In this “wild exuberance of light and motion,” I could drink in what Muir described as “the profound bass of the naked branches and boles booming like waterfalls; the quick, tense vibrations of the pine-needles, now rising to a shrill, whistling hiss, now falling to a silky murmur; the rustling of laurel groves in the dells, and the keen metallic click of leaf on leaf—all this was heard in easy analysis when the attention was calmly bent.”
I was paying close attention, and though the species were different, the impact was similar. But soon enough, a plow broke the reverie, and I had to jump out of the way to avoid joining the fabled naturalist in another realm of the natural world, one I wasn’t quite ready to experience.
The storm roared on, but I was getting cold and wet, and the wood stove beckoned. A bit later, when the snow slackened, I’d be back out after dark to shovel. The next day, there’d be cross-country skiing and snowshoeing on the agenda: woods-work to see how the citizenry of the ridge was faring during a winter that many have called off the charts but is, in truth, just normal. Well, what used to be normal.

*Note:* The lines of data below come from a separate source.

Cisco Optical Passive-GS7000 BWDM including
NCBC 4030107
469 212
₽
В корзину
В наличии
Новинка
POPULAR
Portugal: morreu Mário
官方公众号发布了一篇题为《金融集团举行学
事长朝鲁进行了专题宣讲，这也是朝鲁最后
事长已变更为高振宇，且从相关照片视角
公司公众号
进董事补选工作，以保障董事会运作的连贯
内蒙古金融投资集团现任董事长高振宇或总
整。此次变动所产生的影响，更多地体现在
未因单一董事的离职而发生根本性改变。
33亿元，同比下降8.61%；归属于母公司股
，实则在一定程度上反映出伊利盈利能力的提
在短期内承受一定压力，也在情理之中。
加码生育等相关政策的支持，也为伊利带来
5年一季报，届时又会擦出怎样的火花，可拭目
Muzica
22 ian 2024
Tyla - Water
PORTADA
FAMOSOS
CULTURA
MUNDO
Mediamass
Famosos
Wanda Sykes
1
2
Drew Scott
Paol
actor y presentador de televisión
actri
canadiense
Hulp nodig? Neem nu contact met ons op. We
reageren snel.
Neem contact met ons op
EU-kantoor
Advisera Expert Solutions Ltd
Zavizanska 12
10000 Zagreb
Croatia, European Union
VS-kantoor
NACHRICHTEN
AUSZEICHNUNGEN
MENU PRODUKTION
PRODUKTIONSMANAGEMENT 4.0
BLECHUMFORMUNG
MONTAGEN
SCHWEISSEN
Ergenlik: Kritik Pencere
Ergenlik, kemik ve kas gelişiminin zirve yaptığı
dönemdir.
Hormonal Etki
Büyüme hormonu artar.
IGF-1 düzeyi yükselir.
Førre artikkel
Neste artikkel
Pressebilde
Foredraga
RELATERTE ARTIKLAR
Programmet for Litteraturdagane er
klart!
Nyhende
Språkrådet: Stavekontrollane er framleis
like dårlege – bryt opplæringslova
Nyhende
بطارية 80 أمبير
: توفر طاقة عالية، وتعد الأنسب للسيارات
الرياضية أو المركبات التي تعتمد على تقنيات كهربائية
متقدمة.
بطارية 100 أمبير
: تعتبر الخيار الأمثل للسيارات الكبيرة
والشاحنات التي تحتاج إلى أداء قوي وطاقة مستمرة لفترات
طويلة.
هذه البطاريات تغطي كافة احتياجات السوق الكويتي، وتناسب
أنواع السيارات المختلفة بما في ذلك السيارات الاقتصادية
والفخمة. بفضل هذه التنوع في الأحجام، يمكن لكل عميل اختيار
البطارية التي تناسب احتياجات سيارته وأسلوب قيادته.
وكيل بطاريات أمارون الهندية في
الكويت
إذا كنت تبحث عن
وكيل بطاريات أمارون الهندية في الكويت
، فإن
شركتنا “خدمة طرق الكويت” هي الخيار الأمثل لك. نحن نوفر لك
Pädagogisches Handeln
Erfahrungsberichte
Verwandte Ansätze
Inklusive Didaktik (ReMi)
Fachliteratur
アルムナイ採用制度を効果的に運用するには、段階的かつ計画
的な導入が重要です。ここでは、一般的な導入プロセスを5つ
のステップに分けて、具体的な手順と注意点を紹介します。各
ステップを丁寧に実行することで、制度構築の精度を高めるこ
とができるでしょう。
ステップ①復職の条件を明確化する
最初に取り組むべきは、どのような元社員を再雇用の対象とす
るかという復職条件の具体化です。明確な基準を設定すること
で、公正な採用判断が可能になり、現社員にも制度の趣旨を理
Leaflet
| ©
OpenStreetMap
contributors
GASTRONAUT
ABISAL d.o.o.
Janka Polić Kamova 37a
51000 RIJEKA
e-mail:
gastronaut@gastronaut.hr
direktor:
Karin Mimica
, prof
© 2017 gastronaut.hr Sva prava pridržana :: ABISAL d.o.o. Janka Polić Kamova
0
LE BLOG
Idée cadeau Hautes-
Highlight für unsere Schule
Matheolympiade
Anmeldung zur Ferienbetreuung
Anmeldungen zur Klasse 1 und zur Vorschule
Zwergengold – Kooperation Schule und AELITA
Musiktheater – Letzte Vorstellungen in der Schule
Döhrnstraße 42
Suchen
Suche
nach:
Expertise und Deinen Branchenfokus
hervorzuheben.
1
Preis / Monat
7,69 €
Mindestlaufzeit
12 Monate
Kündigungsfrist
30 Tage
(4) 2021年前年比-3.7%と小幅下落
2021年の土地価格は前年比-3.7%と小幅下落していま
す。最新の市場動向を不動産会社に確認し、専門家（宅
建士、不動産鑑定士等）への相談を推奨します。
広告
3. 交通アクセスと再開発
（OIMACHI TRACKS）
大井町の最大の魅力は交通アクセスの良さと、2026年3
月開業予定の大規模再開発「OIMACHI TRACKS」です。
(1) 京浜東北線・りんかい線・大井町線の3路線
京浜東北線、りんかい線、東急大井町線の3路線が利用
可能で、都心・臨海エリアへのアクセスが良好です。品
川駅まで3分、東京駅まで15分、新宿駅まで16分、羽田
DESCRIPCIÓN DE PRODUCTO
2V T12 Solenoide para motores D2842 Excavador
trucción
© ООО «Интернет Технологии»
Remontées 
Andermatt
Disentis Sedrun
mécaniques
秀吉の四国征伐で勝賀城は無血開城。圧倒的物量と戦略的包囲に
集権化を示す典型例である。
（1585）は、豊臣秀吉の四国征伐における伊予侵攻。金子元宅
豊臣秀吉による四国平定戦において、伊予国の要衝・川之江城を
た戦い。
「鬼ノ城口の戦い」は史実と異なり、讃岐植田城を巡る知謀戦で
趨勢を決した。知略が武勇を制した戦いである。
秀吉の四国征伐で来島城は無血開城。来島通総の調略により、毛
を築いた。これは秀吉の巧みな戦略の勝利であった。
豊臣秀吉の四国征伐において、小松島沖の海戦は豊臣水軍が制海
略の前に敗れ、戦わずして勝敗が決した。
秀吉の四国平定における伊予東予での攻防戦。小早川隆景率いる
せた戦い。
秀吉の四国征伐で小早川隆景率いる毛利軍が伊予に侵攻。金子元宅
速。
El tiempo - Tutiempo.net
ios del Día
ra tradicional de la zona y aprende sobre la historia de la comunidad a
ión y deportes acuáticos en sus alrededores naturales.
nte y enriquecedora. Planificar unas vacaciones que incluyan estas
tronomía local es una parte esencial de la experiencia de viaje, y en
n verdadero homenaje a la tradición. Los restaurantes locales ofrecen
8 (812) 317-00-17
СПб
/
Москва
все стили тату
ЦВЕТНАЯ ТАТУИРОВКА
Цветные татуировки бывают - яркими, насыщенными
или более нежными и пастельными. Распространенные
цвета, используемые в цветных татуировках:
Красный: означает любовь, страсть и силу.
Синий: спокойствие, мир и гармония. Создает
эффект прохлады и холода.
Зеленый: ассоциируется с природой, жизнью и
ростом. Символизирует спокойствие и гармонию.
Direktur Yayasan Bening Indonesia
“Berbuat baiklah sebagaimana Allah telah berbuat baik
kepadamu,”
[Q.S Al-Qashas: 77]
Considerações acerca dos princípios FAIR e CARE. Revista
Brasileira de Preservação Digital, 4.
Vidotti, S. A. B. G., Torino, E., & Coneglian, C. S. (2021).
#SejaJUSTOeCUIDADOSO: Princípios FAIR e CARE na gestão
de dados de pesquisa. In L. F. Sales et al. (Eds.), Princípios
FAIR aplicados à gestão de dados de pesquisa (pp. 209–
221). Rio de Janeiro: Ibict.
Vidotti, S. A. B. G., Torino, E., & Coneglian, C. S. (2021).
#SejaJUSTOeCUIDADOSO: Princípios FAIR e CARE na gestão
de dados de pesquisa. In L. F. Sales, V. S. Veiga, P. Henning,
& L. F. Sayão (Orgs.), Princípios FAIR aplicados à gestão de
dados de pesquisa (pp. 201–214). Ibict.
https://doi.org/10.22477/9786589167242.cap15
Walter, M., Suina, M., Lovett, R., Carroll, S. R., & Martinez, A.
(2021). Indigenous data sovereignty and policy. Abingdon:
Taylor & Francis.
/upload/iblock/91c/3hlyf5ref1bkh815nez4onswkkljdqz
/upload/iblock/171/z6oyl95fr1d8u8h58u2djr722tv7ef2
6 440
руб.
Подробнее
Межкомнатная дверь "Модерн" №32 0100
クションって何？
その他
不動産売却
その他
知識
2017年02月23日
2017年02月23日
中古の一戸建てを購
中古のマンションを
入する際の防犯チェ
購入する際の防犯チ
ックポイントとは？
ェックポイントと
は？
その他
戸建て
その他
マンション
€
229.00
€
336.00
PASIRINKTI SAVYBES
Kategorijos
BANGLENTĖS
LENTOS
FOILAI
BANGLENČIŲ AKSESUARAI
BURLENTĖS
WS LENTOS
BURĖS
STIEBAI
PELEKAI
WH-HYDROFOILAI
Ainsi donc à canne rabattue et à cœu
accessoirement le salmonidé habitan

At the height of the storm, I walked by a stop sign that was especially bright against the gray and white backdrop. Somewhere, just over the wind, I heard voices that pleaded, “Yes, please stop.”
My voice was not among them, but you know who you are. And you know that the weather listened and responded with a thaw. The groundhog—the real groundhog—felt a stirring in his underground burrow.